> Task:
Using the records below, quote only the span that opens with the line containing "Dominik Seidel (2011)" and closes with the line containing "Laubbäume auf die", exactly and inclusively.

Extracted records START

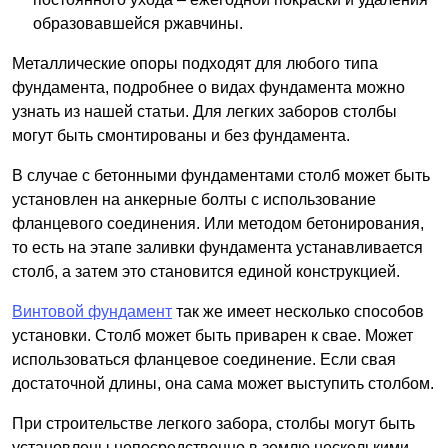
образовавшейся ржавчины.
Металлические опоры подходят для любого типа
фундамента, подробнее о видах фундамента можно
узнать из нашей статьи. Для легких заборов столбы
могут быть смонтированы и без фундамента.
В случае с бетонными фундаментами столб может быть
установлен на анкерные болты с использование
фланцевого соединения. Или методом бетонирования,
то есть на этапе заливки фундамента устанавливается
столб, а затем это становится единой конструкцией.
Винтовой фундамент
так же имеет несколько способов
установки. Столб может быть приварен к свае. Может
использоваться фланцевое соединение. Если свая
достаточной длины, она сама может выступить столбом.
При строительстве легкого забора, столбы могут быть
установлены непосредственно в землю несколькими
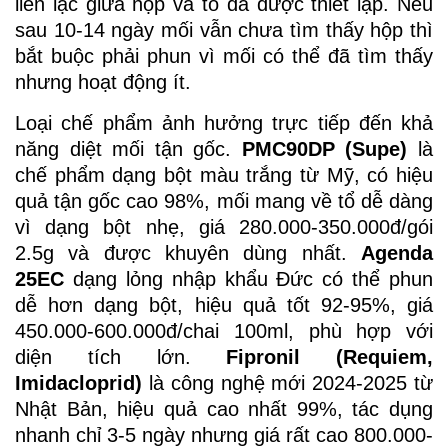
liên lạc giữa hộp và tổ đã được thiết lập. Nếu
sau 10-14 ngày mối vẫn chưa tìm thấy hộp thì
bắt buộc phải phun vì mối có thể đã tìm thấy
nhưng hoạt động ít.
Loại chế phẩm ảnh hưởng trực tiếp đến khả
năng diệt mối tận gốc.
PMC90DP (Supe)
là
chế phẩm dạng bột màu trắng từ Mỹ, có hiệu
quả tận gốc cao 98%, mối mang về tổ dễ dàng
vì dạng bột nhẹ, giá 280.000-350.000đ/gói
2.5g và được khuyên dùng nhất.
Agenda
25EC
dạng lỏng nhập khẩu Đức có thể phun
dễ hơn dạng bột, hiệu quả tốt 92-95%, giá
450.000-600.000đ/chai 100ml, phù hợp với
diện tích lớn.
Fipronil (Requiem,
Imidacloprid)
là công nghệ mới 2024-2025 từ
Nhật Bản, hiệu quả cao nhất 99%, tác dụng
nhanh chỉ 3-5 ngày nhưng giá rất cao 800.000-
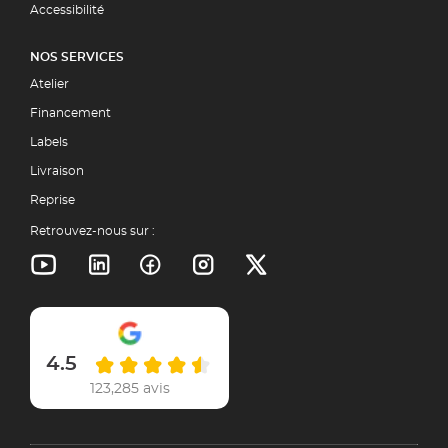
Accessibilité
NOS SERVICES
Atelier
Financement
Labels
Livraison
Reprise
Retrouvez-nous sur :
4.5
123,285 avis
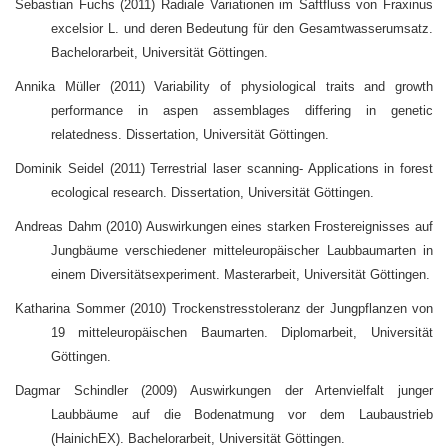
Sebastian Fuchs (2011) Radiale Variationen im Saftfluss von Fraxinus
excelsior L. und deren Bedeutung für den Gesamtwasserumsatz.
Bachelorarbeit, Universität Göttingen.
Annika Müller (2011) Variability of physiological traits and growth
performance in aspen assemblages differing in genetic
relatedness. Dissertation, Universität Göttingen.
Dominik Seidel (2011) Terrestrial laser scanning- Applications in forest
ecological research. Dissertation, Universität Göttingen.
Andreas Dahm (2010) Auswirkungen eines starken Frostereignisses auf
Jungbäume verschiedener mitteleuropäischer Laubbaumarten in
einem Diversitätsexperiment. Masterarbeit, Universität Göttingen.
Katharina Sommer (2010) Trockenstresstoleranz der Jungpflanzen von
19 mitteleuropäischen Baumarten. Diplomarbeit, Universität
Göttingen.
Dagmar Schindler (2009) Auswirkungen der Artenvielfalt junger
Laubbäume auf die Bodenatmung vor dem Laubaustrieb
(HainichEX). Bachelorarbeit, Universität Göttingen.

Extracted records END

> Solution for this exercise:
Dominik Seidel (2011) Terrestrial laser scanning- Applications in forest
ecological research. Dissertation, Universität Göttingen.
Andreas Dahm (2010) Auswirkungen eines starken Frostereignisses auf
Jungbäume verschiedener mitteleuropäischer Laubbaumarten in
einem Diversitätsexperiment. Masterarbeit, Universität Göttingen.
Katharina Sommer (2010) Trockenstresstoleranz der Jungpflanzen von
19 mitteleuropäischen Baumarten. Diplomarbeit, Universität
Göttingen.
Dagmar Schindler (2009) Auswirkungen der Artenvielfalt junger
Laubbäume auf die Bodenatmung vor dem Laubaustrieb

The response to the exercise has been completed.